» ACTIVITY: Please give back, word for word, only the lines starting at the one containing "levensduur kan veroorzaken." and ending at the one containing "депутатов Уральского городского маслихата" within the material below.

************

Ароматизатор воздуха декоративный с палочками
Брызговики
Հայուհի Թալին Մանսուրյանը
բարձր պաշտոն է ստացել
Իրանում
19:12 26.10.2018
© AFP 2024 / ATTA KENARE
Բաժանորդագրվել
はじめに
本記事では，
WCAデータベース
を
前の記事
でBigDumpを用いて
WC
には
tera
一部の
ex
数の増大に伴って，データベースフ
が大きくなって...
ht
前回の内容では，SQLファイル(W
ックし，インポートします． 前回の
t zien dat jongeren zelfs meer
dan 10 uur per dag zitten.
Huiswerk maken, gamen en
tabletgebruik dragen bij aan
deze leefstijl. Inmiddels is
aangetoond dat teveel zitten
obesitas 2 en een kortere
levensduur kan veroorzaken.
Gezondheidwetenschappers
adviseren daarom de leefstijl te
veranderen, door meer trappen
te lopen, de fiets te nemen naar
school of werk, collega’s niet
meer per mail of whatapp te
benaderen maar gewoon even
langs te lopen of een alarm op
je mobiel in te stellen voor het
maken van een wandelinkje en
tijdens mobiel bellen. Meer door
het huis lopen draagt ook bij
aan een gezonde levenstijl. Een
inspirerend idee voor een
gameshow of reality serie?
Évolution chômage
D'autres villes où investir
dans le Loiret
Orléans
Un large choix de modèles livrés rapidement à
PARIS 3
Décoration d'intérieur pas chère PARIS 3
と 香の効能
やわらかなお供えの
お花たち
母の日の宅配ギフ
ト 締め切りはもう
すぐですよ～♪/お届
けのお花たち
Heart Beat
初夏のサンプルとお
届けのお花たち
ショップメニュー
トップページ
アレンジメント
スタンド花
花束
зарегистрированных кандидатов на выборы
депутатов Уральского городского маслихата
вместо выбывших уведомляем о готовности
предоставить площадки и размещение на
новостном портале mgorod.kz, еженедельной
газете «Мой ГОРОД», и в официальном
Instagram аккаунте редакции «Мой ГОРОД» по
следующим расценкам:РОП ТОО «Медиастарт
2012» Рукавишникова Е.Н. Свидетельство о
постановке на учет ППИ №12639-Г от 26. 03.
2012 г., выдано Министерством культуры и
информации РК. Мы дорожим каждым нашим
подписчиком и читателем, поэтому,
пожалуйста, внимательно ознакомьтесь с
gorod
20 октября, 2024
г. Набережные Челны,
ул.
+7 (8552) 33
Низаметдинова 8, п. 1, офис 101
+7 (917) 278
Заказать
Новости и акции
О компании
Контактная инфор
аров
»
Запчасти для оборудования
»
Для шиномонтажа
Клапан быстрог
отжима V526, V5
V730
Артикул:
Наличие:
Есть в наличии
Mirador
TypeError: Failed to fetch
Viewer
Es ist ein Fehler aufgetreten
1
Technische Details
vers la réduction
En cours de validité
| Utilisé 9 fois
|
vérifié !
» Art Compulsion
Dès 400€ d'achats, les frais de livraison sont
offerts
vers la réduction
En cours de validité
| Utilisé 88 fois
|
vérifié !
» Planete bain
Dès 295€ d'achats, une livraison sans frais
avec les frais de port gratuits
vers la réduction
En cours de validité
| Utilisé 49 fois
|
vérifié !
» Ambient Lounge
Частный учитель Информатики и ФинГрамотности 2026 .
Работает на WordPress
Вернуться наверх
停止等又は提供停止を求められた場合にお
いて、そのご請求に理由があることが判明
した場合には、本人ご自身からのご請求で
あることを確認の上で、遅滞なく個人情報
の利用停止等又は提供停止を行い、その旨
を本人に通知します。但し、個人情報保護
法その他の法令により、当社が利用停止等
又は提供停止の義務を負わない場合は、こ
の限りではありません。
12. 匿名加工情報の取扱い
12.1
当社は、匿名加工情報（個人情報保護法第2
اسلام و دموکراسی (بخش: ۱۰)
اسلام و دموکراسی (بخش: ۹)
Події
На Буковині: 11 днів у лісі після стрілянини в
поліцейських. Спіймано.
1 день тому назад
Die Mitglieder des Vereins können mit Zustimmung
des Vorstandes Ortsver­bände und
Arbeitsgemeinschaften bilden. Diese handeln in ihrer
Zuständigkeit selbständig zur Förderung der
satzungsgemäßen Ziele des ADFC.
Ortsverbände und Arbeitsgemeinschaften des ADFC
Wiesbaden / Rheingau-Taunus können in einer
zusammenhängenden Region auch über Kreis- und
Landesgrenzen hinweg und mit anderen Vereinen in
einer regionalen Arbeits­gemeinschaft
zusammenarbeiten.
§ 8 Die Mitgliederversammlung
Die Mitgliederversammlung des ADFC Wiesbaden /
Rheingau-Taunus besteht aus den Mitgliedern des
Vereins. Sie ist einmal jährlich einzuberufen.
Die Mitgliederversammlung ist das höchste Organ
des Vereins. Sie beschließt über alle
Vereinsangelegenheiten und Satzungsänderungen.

************

» SOLUTION TO THE EXERCISE:
levensduur kan veroorzaken.
Gezondheidwetenschappers
adviseren daarom de leefstijl te
veranderen, door meer trappen
te lopen, de fiets te nemen naar
school of werk, collega’s niet
meer per mail of whatapp te
benaderen maar gewoon even
langs te lopen of een alarm op
je mobiel in te stellen voor het
maken van een wandelinkje en
tijdens mobiel bellen. Meer door
het huis lopen draagt ook bij
aan een gezonde levenstijl. Een
inspirerend idee voor een
gameshow of reality serie?
Évolution chômage
D'autres villes où investir
dans le Loiret
Orléans
Un large choix de modèles livrés rapidement à
PARIS 3
Décoration d'intérieur pas chère PARIS 3
と 香の効能
やわらかなお供えの
お花たち
母の日の宅配ギフ
ト 締め切りはもう
すぐですよ～♪/お届
けのお花たち
Heart Beat
初夏のサンプルとお
届けのお花たち
ショップメニュー
トップページ
アレンジメント
スタンド花
花束
зарегистрированных кандидатов на выборы
депутатов Уральского городского маслихата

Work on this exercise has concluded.